The new draft rules for clinical trials and new drugs in India that are impending legislation in the country will put more responsibility on the pharmaceutical firms regarding injury and death of the participants in clinical trials, as per recent media reports.
According to the draft rules, sponsors will have to ensure proper medical management to their trials. In the event that they fail to do so, their trails will be canceled and also they will be restricted from holding any more trials in future.

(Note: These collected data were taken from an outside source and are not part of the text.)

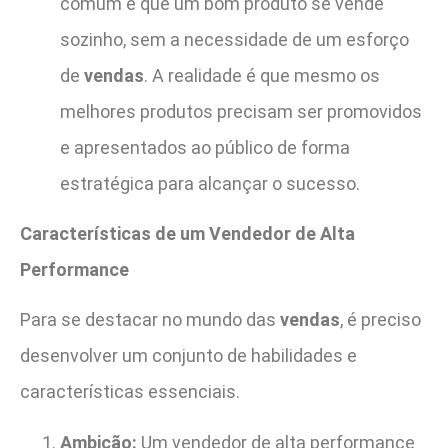
comum é que um bom produto se vende
sozinho, sem a necessidade de um esforço
de
vendas
. A realidade é que mesmo os
melhores produtos precisam ser promovidos
e apresentados ao público de forma
estratégica para alcançar o sucesso.
Características de um Vendedor de Alta
Performance
Para se destacar no mundo das
vendas
, é preciso
desenvolver um conjunto de habilidades e
características essenciais.
Ambição:
Um vendedor de alta performance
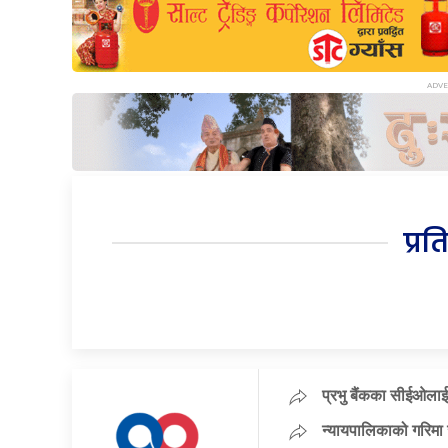
प्रत
प्रभु बैंकका सीईओलाई
न्यायपालिकाको गरिमा 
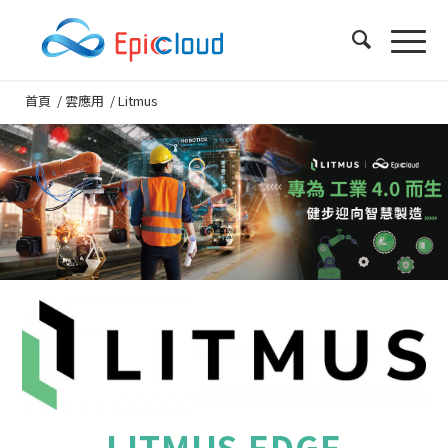
首頁
/
雲應用
/
Litmus
LITMUS
EDGE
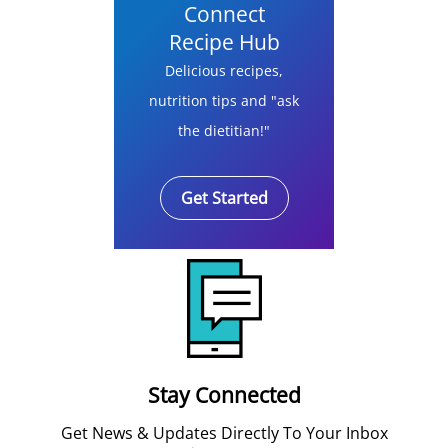
Connect
Recipe Hub
Delicious recipes,
nutrition tips and "ask
the dietitian!"
Get Started
Stay Connected
Get News & Updates Directly To Your Inbox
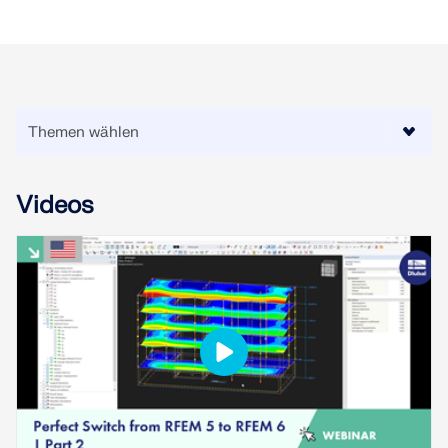
MEHR ERFAHREN
Videos
Geo-Zonen-Tool
Der Dlubal-Onlinedienst bietet Zonenkarten zur
schnellen Ermittlung von Schneelasten,
Windgeschwindigkeiten und seismischen Daten.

Moreover, it spells out requirements on behalf of the pharma company during the conduct of trials. Sponsors have to provide free medical management for as long as required while conducting the trial or bioavailability or bioequivalence (BA/BE) as it measures the rate and extent of absorption of drugs in the human body. Also, they have to provide the necessary medical management and ancillary care if the person is suffering from any other illness during the trial.
“Where the sponsor or the person who has obtained permission from the central licensing authority fails to provide medical management, the licensing authority shall, after affording an opportunity of being heard, suspend or cancel the clinical trial or BA/BE study or restrict the sponsor to conduct any further clinical trial,” quotes Mint.

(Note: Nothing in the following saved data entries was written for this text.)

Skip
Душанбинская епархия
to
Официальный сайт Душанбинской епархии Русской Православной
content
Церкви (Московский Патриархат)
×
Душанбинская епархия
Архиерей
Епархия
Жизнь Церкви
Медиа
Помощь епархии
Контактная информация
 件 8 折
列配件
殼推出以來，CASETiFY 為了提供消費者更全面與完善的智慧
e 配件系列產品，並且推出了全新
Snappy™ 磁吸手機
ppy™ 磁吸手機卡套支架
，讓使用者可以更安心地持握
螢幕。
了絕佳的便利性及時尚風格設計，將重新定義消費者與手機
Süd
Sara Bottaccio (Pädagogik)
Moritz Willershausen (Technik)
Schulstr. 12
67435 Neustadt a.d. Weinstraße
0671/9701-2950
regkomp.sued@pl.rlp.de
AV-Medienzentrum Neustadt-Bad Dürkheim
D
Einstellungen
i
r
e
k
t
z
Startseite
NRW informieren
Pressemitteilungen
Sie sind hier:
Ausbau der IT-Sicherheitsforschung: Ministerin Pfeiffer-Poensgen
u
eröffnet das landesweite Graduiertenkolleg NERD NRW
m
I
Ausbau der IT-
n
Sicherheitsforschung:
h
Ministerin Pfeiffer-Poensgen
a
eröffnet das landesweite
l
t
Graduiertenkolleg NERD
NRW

However, the firms will be granted permission within 45 days for the trials, if they want to conduct trials on drugs proposed to be manufactured and marketed in India. If the central licensing authority fails to communicate, the permission to conduct the clinical trial shall be deemed to have been granted.

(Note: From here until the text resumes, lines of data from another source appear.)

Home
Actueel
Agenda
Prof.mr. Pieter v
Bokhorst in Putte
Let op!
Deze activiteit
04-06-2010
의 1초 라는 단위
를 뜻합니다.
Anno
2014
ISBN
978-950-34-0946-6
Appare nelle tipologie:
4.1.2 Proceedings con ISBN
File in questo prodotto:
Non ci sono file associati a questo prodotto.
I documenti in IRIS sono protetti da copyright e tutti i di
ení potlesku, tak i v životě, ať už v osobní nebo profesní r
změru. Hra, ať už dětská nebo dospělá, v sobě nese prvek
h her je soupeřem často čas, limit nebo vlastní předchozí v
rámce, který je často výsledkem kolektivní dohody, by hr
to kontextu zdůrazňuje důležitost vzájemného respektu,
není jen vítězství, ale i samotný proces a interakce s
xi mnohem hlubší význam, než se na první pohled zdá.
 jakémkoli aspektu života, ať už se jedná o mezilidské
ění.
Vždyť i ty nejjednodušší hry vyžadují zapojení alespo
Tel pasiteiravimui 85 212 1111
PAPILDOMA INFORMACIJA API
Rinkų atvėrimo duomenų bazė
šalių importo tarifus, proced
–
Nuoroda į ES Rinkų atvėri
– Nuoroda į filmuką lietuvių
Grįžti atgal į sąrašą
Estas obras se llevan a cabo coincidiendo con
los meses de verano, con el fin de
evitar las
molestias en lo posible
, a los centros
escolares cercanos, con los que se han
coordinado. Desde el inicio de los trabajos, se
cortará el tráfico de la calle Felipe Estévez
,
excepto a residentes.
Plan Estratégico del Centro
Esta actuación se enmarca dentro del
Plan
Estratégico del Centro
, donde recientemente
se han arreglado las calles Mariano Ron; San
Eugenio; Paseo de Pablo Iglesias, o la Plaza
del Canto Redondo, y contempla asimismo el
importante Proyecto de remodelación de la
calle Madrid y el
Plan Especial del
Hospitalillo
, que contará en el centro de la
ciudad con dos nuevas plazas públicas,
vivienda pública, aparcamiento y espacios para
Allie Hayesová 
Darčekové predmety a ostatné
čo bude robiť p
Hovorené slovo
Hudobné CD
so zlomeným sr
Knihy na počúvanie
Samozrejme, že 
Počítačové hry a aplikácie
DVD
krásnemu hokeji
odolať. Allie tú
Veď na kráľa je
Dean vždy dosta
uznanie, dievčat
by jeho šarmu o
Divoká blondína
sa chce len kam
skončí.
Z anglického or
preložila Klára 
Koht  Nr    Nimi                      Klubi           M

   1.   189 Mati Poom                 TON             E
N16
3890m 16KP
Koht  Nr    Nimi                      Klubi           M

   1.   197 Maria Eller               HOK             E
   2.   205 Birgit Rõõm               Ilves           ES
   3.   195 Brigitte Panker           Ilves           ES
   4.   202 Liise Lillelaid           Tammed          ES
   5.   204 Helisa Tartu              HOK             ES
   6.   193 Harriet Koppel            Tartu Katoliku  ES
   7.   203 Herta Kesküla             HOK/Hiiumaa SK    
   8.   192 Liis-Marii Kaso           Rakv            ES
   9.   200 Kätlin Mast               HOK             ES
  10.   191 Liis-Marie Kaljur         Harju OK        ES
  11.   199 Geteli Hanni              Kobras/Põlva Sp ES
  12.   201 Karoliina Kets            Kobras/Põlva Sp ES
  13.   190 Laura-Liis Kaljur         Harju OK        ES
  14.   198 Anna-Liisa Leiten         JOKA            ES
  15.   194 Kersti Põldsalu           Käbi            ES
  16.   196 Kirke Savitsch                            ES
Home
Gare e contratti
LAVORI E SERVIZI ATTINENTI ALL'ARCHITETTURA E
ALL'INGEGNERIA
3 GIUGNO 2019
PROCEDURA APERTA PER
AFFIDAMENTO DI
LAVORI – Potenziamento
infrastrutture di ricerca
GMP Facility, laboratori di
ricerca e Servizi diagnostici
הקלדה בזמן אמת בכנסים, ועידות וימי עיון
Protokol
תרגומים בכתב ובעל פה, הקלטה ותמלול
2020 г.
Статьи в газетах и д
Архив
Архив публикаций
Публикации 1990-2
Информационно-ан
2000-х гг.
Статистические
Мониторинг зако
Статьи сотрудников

Daara B. Patel, secretary general, Indian Drugs Manufacturers’ Association, welcoming the move told Mint, “It’s high time that government takes a balanced view. It should be favourable to the companies so that they take advantage in conducting trials; at the same time, the rules on companies which put the lives of candidates at risk need to be tightened and proper compensation has to be given to those who fall prey to these clinical trials”.
Mint reports that the new draft rules soon be placed for comments by stakeholders.
According to new rules, the companies have to pay interim compensation of 60 percent if the if the patient dies or suffers a permanent disability or the drug fails to provide the intended therapeutic effect during a trial and the compensation is given on the basis of a formula that takes into account the age and health risk of the patient
If the clinical trial is being conducted for an indication for which no alternative therapy is available and the investigational new drug has been found to be beneficial to the trial subject, the post-trial access will be provided by the company free of cost.
“The local trial may not be required if no major unexpected serious adverse events have been reported and there is probability or evidence on the basis of existing knowledge, of difference in India population of the enzymes/gene involved in the metabolism of the new drug,” says the draft.